4.1. Superiority of the Modular Electrode over Conventional Designs

Previous studies have established that multi-region simultaneous neural recording is essential for decoding brain network dynamics and inter-regional interactions, which cannot be fully revealed by single-region recording. However, a major bottleneck in current research lies in existing electrode strategies, which fail to reliably support such network-level signal acquisition, thereby impeding progress in closed-loop neuromodulation. Most clinically or preclinically available electrodes, including sEEG probes, silicon-based arrays, and many flexible neural electrodes, are designed for linear or fixed-layout recording, which restricts their ability to target multiple spatially discrete nodes within a distributed functional brain network [17]. In contrast, the modular silica capillary tube-based electrode in this study was specifically designed to address these pain points, while achieving an optimal balance of performance, flexibility, and cost-effectiveness. The overall implantation accuracy of 79.2% further validates the practicality of this modular design, which enables independent and flexible targeting of distributed brain regions without rigid spatial constraints.

4.2. Advantages of LFP Signals in Advancing Closed-Loop Neuromodulation

Unlike single-unit spikes, which often degrade over time due to gliosis, electrode micromotion, and neuronal loss during chronic implantation, local field potentials reflect population-level synaptic activity and exhibit superior long-term stability [26,27]. Such stability is critical for consistent brain state decoding and reliable closed-loop neuromodulation over extended periods. Moreover, LFP signals carry rich oscillatory information directly linked to network states and pathological dynamics, enabling more robust and generalizable brain state decoding [28]. It is for these reasons that the current study focused on stable LFP recording rather than high-resolution spike detection, as a practical and reliable strategy for brain state decoding in future closed-loop systems. More importantly, the multi-region LFP recording fills a critical technical gap left by other mainstream neuroimaging and electrophysiological techniques. Functional MRI provides high spatial resolution but suffers from poor temporal resolution, making it unsuitable for real-time feedback required by closed-loop neuromodulation [29,30]. Conversely, EEG offers high temporal resolution but is limited to superficial cortical signals with low spatial accuracy and poor access to deep brain nuclei. In contrast, the multi-region LFP approach enabled by our modular electrode achieves both high temporal resolution and precise anatomical targeting of cortical and deep brain regions, allowing faithful reconstruction of dynamic functional networks. This advantage provides a critical physiological basis for identifying network-level biomarkers and developing targeted closed-loop neuromodulation strategies.

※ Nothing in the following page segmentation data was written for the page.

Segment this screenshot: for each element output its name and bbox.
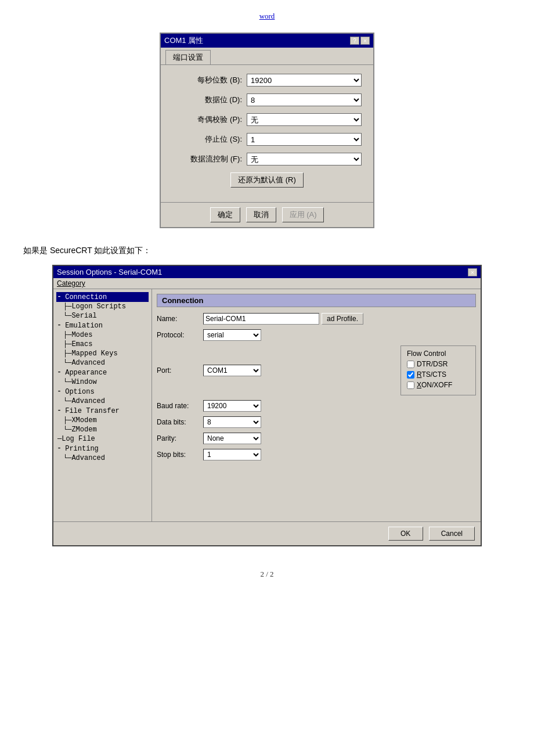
cat-advanced-emulation[interactable]: └─Advanced: [56, 358, 149, 368]
page-number: 2 / 2: [12, 570, 522, 579]
cat-mapped-keys[interactable]: ├─Mapped Keys: [56, 349, 149, 358]
databits-label: 数据位 (D):: [172, 95, 242, 105]
port-select[interactable]: COM1: [203, 365, 261, 376]
cat-connection[interactable]: ⁃ Connection: [56, 292, 149, 302]
section-title: Connection: [157, 294, 476, 307]
parity-row-field: None: [203, 433, 476, 444]
com1-help-btn[interactable]: ?: [350, 37, 359, 45]
data-bits-row: Data bits: 8: [157, 416, 476, 428]
category-menu-label: Category: [57, 279, 85, 287]
flow-control-title: Flow Control: [407, 350, 470, 358]
data-bits-label: Data bits:: [157, 418, 203, 426]
xon-xoff-row: XON/XOFF: [407, 381, 470, 389]
flowctrl-select[interactable]: 无: [247, 153, 362, 165]
name-label: Name:: [157, 315, 203, 323]
category-panel: ⁃ Connection ├─Logon Scripts └─Serial ⁃ …: [53, 289, 152, 521]
cat-file-transfer[interactable]: ⁃ File Transfer: [56, 406, 149, 416]
parity-select-wrapper: 无: [247, 113, 362, 126]
stop-bits-row: Stop bits: 1: [157, 449, 476, 460]
com1-tab-port[interactable]: 端口设置: [165, 50, 211, 64]
baud-select-wrapper: 19200: [247, 74, 362, 87]
dtr-dsr-checkbox[interactable]: [407, 361, 414, 368]
com1-close-btn[interactable]: ×: [360, 37, 370, 45]
cat-window[interactable]: └─Window: [56, 377, 149, 387]
parity-row-label: Parity:: [157, 434, 203, 442]
com1-apply-btn[interactable]: 应用 (A): [282, 207, 324, 222]
parity-row: Parity: None: [157, 433, 476, 444]
session-menu: Category: [53, 278, 481, 289]
field-row-stopbits: 停止位 (S): 1: [172, 133, 362, 146]
protocol-field: serial: [203, 329, 476, 341]
field-row-baud: 每秒位数 (B): 19200: [172, 74, 362, 87]
cat-xmodem[interactable]: ├─XModem: [56, 416, 149, 425]
com1-body: 每秒位数 (B): 19200 数据位 (D): 8 奇偶校验 (P): 无: [161, 65, 373, 202]
flow-control-box: Flow Control DTR/DSR RTS/CTS XON/XOFF: [400, 345, 476, 395]
cat-log-file[interactable]: ─Log File: [56, 434, 149, 444]
cat-advanced-printing[interactable]: └─Advanced: [56, 453, 149, 463]
port-label: Port:: [157, 366, 203, 375]
session-dialog: Session Options - Serial-COM1 × Category…: [52, 265, 482, 546]
session-cancel-btn[interactable]: Cancel: [429, 527, 475, 541]
baud-rate-field: 19200: [203, 400, 476, 412]
rts-cts-label: RTS/CTS: [417, 370, 446, 379]
cat-logon-scripts[interactable]: ├─Logon Scripts: [56, 302, 149, 311]
name-field: ad Profile.: [203, 313, 476, 325]
dtr-dsr-label: DTR/DSR: [417, 360, 448, 368]
stop-bits-field: 1: [203, 449, 476, 460]
field-row-flowctrl: 数据流控制 (F): 无: [172, 153, 362, 165]
right-panel: Connection Name: ad Profile. Protocol: s…: [152, 289, 481, 521]
session-title: Session Options - Serial-COM1: [57, 268, 162, 276]
cat-appearance[interactable]: ⁃ Appearance: [56, 368, 149, 377]
cat-zmodem[interactable]: └─ZModem: [56, 425, 149, 434]
stop-bits-select[interactable]: 1: [203, 449, 261, 460]
session-content: ⁃ Connection ├─Logon Scripts └─Serial ⁃ …: [53, 289, 481, 521]
cat-advanced-options[interactable]: └─Advanced: [56, 397, 149, 406]
cat-emacs[interactable]: ├─Emacs: [56, 340, 149, 349]
com1-footer: 确定 取消 应用 (A): [161, 202, 373, 227]
com1-tabs: 端口设置: [161, 48, 373, 65]
field-row-databits: 数据位 (D): 8: [172, 93, 362, 106]
port-row: Port: COM1 Flow Control DTR/DSR RTS/C: [157, 345, 476, 395]
baud-label: 每秒位数 (B):: [172, 75, 242, 85]
stop-bits-label: Stop bits:: [157, 451, 203, 459]
session-close-btn[interactable]: ×: [468, 268, 477, 276]
com1-title: COM1 属性: [164, 35, 203, 46]
word-link[interactable]: word: [259, 12, 275, 20]
parity-select[interactable]: 无: [247, 113, 362, 126]
baud-rate-select[interactable]: 19200: [203, 400, 261, 412]
cat-modes[interactable]: ├─Modes: [56, 330, 149, 340]
restore-defaults-btn[interactable]: 还原为默认值 (R): [230, 172, 304, 188]
restore-row: 还原为默认值 (R): [172, 172, 362, 188]
com1-titlebar-buttons: ? ×: [350, 37, 370, 45]
top-link-area: word: [12, 12, 522, 21]
load-profile-btn[interactable]: ad Profile.: [322, 313, 363, 325]
session-footer: OK Cancel: [53, 521, 481, 545]
name-input[interactable]: [203, 313, 319, 325]
session-ok-btn[interactable]: OK: [388, 527, 423, 541]
field-row-parity: 奇偶校验 (P): 无: [172, 113, 362, 126]
stopbits-label: 停止位 (S):: [172, 134, 242, 145]
databits-select[interactable]: 8: [247, 93, 362, 106]
port-field: COM1: [203, 365, 391, 376]
xon-xoff-checkbox[interactable]: [407, 381, 414, 389]
dtr-dsr-row: DTR/DSR: [407, 360, 470, 368]
com1-dialog: COM1 属性 ? × 端口设置 每秒位数 (B): 19200 数据位 (D)…: [160, 33, 374, 228]
com1-ok-btn[interactable]: 确定: [210, 207, 240, 222]
cat-printing[interactable]: ⁃ Printing: [56, 444, 149, 453]
com1-titlebar: COM1 属性 ? ×: [161, 34, 373, 48]
name-row: Name: ad Profile.: [157, 313, 476, 325]
cat-serial[interactable]: └─Serial: [56, 311, 149, 321]
data-bits-select[interactable]: 8: [203, 416, 261, 428]
baud-rate-label: Baud rate:: [157, 402, 203, 410]
protocol-label: Protocol:: [157, 331, 203, 339]
cat-emulation[interactable]: ⁃ Emulation: [56, 321, 149, 330]
parity-row-select[interactable]: None: [203, 433, 261, 444]
databits-select-wrapper: 8: [247, 93, 362, 106]
baud-select[interactable]: 19200: [247, 74, 362, 87]
session-titlebar: Session Options - Serial-COM1 ×: [53, 266, 481, 278]
rts-cts-checkbox[interactable]: [407, 371, 414, 379]
com1-cancel-btn[interactable]: 取消: [246, 207, 276, 222]
cat-options[interactable]: ⁃ Options: [56, 387, 149, 397]
protocol-select[interactable]: serial: [203, 329, 261, 341]
stopbits-select[interactable]: 1: [247, 133, 362, 146]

4.3. Modularity, Scalability and Cost Advantages of the Proposed Electrode

A prominent advantage of the proposed electrode is its high modularity and scalability beyond the 16-channel configuration used in this study. Based on standardized commercial connectors and simple assembly procedures, the system can be readily expanded to 32 channels or higher by adjusting the number of electrode bundles and wires per bundle. The modular design allows customized configurations, including the number of electrode bundles, targeted brain regions, and channel count, to meet diverse experimental requirements. Therefore, this electrode is not restricted to the emotional network but can be widely applied to investigate various functional networks underlying neurological and psychiatric disorders, such as Parkinson’s disease, epilepsy, mood disorders, and cognitive dysfunction. Meanwhile, the use of conventional materials and simplified fabrication significantly reduces the overall cost compared with commercial silicon-based or flexible electrodes, making it affordable and accessible for routine preclinical research.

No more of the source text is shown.